(Directions): How many lines in the entries below include the string "SIERPNIA"? Answer with the number only.

(Source records):
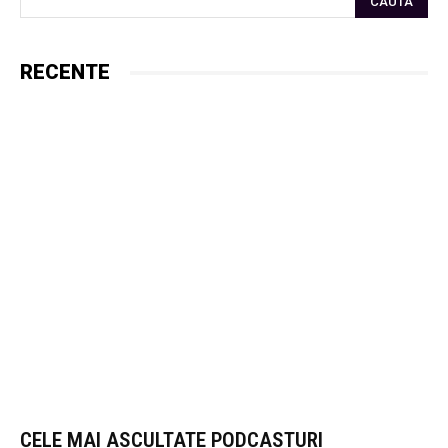
CAUTA
RECENTE
CELE MAI ASCULTATE PODCASTURI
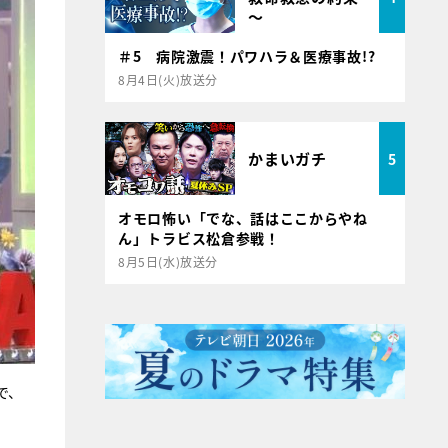
～
＃5 病院激震！パワハラ＆医療事故!?
8月4日(火)放送分
かまいガチ
5
オモロ怖い「でな、話はここからやね
ん」トラビス松倉参戦！
8月5日(水)放送分
で、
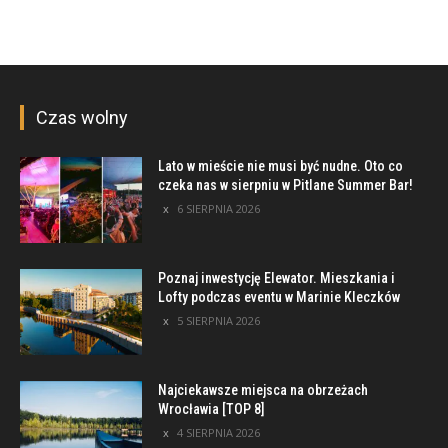
Czas wolny
Lato w mieście nie musi być nudne. Oto co
czeka nas w sierpniu w Pitlane Summer Bar!
6 SIERPNIA 2026
Poznaj inwestycję Elewator. Mieszkania i
Lofty podczas eventu w Marinie Kleczków
5 SIERPNIA 2026
Najciekawsze miejsca na obrzeżach
Wrocławia [TOP 8]
4 SIERPNIA 2026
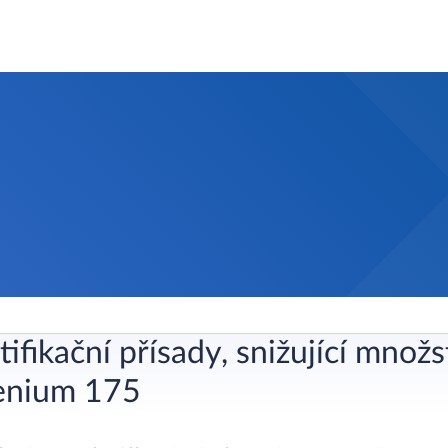
tifikační přísady, snižující množ
enium 175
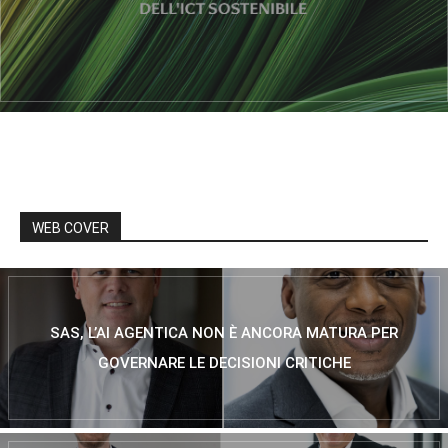
WEB COVER
SAS, L’AI AGENTICA NON È ANCORA MATURA PER
GOVERNARE LE DECISIONI CRITICHE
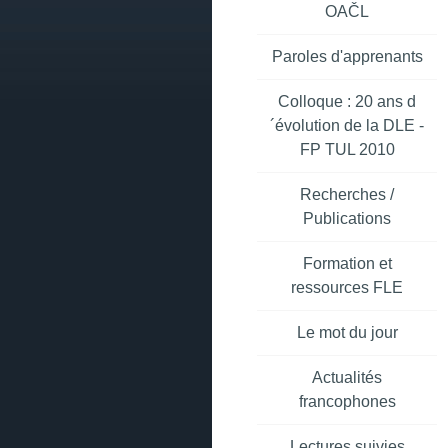
OAČL
Paroles d'apprenants
Colloque : 20 ans d
´évolution de la DLE -
FP TUL 2010
Recherches /
Publications
Formation et
ressources FLE
Le mot du jour
Actualités
francophones
Lectures suivies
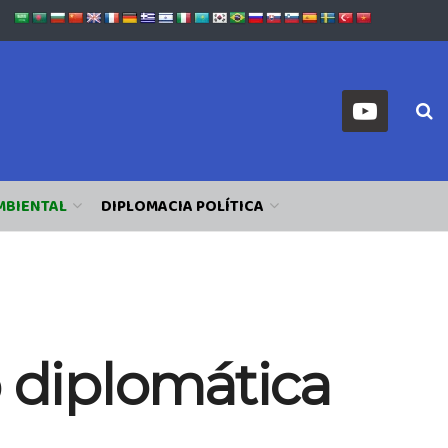
MBIENTAL
DIPLOMACIA POLÍTICA
 diplomática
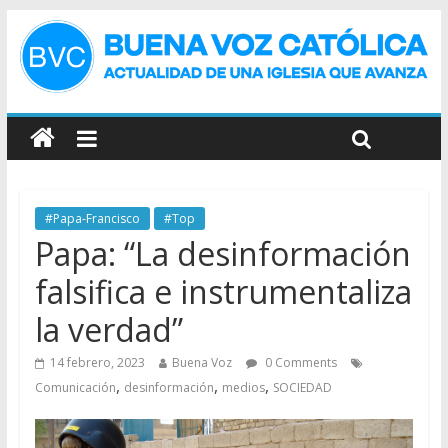
#Papa-Francisco
#Top
Papa: “La desinformación
falsifica e instrumentaliza
la verdad”
14 febrero, 2023
Buena Voz
0 Comments
,
,
,
Comunicación
desinformación
medios
SOCIEDAD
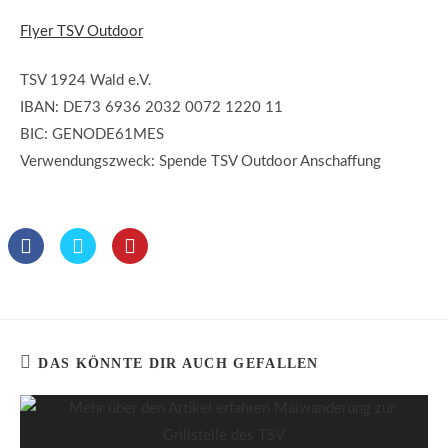
Flyer TSV Outdoor
TSV 1924 Wald e.V.
IBAN: DE73 6936 2032 0072 1220 11
BIC: GENODE61MES
Verwendungszweck: Spende TSV Outdoor Anschaffung
DAS KÖNNTE DIR AUCH GEFALLEN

(Solved exercise): 3